▸ TRY IT: Within the listing below, how many lines feature the word "Hicks"? Reply with only that number.
%%
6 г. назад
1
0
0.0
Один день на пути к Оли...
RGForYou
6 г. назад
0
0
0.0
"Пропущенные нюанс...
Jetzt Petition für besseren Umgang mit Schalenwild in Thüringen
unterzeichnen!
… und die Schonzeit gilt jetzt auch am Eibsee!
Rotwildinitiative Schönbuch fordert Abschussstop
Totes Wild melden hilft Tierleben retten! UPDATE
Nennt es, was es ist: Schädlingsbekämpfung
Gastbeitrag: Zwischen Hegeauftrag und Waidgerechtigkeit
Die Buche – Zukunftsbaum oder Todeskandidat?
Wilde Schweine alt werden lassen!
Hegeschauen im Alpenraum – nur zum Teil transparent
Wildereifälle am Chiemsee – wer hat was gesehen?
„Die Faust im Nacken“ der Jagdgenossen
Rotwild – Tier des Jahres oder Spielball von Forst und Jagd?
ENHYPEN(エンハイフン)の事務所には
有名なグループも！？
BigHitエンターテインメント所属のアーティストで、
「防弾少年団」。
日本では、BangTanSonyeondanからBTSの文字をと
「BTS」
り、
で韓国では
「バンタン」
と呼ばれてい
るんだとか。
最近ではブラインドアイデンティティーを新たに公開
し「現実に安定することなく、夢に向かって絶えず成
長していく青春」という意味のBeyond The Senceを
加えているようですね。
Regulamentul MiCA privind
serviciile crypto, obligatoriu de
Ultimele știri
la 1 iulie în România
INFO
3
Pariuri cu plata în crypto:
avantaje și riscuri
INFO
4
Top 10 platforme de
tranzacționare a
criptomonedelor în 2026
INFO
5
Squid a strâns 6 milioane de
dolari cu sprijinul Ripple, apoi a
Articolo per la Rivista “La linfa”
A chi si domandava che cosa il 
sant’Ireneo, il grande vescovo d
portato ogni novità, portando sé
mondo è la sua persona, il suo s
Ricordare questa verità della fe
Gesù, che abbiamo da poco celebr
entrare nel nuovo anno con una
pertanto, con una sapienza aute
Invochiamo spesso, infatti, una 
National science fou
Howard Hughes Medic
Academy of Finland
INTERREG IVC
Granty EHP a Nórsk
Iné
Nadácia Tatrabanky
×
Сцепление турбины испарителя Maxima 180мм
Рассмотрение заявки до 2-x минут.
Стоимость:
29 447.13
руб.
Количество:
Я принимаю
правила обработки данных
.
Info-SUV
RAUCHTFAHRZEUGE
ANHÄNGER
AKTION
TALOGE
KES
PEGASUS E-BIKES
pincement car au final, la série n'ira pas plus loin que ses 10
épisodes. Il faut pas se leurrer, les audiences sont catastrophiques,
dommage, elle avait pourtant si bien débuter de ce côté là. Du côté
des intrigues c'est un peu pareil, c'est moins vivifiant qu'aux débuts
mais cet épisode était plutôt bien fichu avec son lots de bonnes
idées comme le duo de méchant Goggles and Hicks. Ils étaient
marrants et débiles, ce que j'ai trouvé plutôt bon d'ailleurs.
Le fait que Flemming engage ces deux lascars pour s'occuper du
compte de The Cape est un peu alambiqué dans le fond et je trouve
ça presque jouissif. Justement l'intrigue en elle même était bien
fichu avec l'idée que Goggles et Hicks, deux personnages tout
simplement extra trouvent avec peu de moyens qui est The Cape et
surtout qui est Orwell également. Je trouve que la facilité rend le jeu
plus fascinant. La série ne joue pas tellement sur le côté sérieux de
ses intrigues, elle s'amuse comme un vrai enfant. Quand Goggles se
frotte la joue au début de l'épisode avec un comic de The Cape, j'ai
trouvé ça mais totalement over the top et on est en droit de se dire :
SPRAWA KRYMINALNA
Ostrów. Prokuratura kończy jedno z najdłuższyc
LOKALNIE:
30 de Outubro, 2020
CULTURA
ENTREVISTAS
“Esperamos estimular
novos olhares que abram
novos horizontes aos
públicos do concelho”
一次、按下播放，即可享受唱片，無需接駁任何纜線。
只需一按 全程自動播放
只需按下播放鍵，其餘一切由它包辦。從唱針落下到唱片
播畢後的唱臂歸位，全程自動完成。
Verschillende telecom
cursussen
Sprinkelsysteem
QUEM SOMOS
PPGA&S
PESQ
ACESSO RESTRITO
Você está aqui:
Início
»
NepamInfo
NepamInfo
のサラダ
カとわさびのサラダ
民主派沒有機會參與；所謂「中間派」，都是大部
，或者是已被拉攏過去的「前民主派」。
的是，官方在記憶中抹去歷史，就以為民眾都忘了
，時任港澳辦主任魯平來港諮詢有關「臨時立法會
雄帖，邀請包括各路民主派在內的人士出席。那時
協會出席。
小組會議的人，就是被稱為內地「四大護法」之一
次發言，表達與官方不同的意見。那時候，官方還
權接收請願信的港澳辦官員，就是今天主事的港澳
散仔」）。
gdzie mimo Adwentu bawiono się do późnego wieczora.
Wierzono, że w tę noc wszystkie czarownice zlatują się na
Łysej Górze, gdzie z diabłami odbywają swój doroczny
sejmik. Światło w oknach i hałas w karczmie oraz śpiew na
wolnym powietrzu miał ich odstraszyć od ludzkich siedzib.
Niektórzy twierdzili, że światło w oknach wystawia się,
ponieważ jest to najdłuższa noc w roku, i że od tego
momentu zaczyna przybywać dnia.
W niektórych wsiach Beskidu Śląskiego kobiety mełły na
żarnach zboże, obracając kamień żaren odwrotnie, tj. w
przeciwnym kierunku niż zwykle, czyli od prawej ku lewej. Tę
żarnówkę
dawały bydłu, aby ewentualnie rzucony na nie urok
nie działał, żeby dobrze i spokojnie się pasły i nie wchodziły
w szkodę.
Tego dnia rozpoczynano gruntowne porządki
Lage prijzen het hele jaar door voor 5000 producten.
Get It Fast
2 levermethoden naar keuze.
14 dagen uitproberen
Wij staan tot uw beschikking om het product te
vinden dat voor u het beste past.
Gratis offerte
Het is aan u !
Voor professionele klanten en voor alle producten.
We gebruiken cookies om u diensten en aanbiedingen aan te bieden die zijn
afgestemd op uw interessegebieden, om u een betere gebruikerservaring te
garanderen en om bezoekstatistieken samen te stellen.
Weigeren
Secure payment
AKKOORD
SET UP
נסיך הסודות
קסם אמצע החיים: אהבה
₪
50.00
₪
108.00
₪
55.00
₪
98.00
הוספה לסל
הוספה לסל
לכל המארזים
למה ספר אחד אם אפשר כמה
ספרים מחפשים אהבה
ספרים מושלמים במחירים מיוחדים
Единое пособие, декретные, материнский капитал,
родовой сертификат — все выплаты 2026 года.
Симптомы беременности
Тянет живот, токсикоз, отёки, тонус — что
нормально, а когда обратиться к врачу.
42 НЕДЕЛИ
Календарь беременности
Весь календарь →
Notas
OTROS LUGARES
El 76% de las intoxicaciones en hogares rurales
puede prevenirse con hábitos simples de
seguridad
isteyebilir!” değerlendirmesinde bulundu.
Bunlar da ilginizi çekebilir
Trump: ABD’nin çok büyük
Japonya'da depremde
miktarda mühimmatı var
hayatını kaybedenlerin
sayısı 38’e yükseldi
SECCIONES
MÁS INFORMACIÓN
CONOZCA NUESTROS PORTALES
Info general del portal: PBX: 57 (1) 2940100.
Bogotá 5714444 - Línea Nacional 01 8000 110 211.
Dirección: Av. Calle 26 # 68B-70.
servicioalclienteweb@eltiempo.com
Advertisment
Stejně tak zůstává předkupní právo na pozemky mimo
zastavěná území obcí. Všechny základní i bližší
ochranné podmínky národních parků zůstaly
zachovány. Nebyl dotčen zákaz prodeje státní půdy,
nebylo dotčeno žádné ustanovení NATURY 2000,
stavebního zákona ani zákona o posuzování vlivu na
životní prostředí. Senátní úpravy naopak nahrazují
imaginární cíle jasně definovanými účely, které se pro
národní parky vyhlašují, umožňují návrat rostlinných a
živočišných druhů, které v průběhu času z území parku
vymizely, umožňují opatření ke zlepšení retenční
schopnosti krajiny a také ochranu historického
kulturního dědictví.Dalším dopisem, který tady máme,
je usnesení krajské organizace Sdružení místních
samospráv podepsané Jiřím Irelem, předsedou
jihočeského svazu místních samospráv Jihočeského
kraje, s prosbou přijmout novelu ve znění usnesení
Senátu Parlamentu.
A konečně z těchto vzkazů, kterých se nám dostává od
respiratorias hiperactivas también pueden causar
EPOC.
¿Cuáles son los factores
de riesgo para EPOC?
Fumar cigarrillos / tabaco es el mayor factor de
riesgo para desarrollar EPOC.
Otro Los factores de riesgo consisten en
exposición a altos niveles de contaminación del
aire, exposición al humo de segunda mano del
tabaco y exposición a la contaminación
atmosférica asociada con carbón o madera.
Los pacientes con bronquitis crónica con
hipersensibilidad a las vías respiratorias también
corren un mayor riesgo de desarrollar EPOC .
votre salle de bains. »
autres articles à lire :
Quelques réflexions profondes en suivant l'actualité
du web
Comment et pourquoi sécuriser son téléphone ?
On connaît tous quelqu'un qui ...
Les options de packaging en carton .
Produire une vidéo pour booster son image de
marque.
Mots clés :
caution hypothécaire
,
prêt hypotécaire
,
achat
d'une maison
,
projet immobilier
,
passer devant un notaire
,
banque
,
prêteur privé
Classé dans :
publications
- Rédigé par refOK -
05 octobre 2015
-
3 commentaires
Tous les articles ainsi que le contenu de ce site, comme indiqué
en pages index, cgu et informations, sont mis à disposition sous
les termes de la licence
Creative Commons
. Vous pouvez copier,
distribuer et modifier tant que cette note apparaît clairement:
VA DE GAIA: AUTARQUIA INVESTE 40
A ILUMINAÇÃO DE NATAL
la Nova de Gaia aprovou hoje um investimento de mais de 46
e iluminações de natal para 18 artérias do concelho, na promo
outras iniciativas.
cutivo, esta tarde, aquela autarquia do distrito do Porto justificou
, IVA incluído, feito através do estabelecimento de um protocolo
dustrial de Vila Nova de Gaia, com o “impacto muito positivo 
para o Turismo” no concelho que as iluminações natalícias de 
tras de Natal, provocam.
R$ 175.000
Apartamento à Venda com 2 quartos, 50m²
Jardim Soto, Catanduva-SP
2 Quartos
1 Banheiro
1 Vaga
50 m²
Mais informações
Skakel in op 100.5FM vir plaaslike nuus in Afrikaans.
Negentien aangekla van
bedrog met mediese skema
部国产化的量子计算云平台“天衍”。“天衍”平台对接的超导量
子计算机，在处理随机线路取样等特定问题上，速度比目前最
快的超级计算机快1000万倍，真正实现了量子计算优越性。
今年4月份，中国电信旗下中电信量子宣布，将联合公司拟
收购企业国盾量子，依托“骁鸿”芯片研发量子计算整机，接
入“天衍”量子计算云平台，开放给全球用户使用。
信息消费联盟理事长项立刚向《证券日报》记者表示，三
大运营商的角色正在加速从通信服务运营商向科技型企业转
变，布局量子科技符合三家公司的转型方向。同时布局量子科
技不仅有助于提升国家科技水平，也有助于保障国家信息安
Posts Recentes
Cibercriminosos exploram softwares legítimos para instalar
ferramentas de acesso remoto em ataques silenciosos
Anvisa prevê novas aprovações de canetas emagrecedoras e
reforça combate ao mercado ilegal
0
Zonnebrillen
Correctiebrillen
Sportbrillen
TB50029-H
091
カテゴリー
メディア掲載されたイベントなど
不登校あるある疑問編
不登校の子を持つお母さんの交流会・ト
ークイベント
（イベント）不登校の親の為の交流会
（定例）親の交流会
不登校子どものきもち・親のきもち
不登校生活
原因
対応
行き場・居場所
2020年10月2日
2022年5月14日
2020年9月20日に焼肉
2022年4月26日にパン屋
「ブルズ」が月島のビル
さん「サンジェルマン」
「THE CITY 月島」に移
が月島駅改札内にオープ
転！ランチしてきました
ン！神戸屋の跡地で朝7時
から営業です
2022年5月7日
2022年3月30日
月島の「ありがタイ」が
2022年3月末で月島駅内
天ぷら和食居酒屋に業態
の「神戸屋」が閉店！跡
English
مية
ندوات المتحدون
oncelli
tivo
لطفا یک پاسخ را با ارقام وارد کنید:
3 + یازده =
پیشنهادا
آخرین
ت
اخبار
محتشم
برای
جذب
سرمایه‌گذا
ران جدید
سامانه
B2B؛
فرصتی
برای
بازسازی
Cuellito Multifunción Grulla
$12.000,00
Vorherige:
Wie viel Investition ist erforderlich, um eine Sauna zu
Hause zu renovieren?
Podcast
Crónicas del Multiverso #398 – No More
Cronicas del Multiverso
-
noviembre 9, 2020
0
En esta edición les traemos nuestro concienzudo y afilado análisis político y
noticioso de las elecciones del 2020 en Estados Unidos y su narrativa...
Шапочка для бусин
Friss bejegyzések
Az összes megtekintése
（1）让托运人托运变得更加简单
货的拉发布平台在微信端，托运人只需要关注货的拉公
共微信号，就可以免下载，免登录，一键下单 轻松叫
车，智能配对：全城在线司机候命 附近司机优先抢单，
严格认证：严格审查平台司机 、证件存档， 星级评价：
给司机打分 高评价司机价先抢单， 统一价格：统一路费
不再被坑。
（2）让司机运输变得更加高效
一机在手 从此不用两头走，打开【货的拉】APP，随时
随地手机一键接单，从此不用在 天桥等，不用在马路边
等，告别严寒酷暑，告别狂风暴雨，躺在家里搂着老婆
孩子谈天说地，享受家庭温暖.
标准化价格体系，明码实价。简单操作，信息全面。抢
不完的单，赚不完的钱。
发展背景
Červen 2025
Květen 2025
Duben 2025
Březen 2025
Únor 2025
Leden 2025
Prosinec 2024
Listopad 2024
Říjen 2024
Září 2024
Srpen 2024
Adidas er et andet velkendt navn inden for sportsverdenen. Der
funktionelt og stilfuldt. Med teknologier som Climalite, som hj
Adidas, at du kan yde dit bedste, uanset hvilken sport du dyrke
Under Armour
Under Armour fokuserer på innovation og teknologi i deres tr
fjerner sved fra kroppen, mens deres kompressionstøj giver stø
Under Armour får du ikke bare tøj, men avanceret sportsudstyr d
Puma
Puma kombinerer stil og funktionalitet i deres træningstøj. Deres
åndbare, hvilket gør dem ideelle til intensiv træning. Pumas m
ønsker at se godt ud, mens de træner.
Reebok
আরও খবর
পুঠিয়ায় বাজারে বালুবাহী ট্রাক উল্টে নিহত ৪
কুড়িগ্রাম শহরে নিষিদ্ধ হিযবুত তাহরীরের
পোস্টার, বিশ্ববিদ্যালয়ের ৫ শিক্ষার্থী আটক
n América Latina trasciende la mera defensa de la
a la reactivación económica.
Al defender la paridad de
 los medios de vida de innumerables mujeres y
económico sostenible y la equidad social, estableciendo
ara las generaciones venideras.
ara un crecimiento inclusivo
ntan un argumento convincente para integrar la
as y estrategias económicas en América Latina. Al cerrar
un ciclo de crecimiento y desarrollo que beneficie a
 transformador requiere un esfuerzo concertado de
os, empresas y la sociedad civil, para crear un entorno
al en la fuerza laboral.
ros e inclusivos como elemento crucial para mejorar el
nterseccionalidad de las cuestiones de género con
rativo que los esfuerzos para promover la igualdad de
%%
▸ EXPECTED ANSWER: 2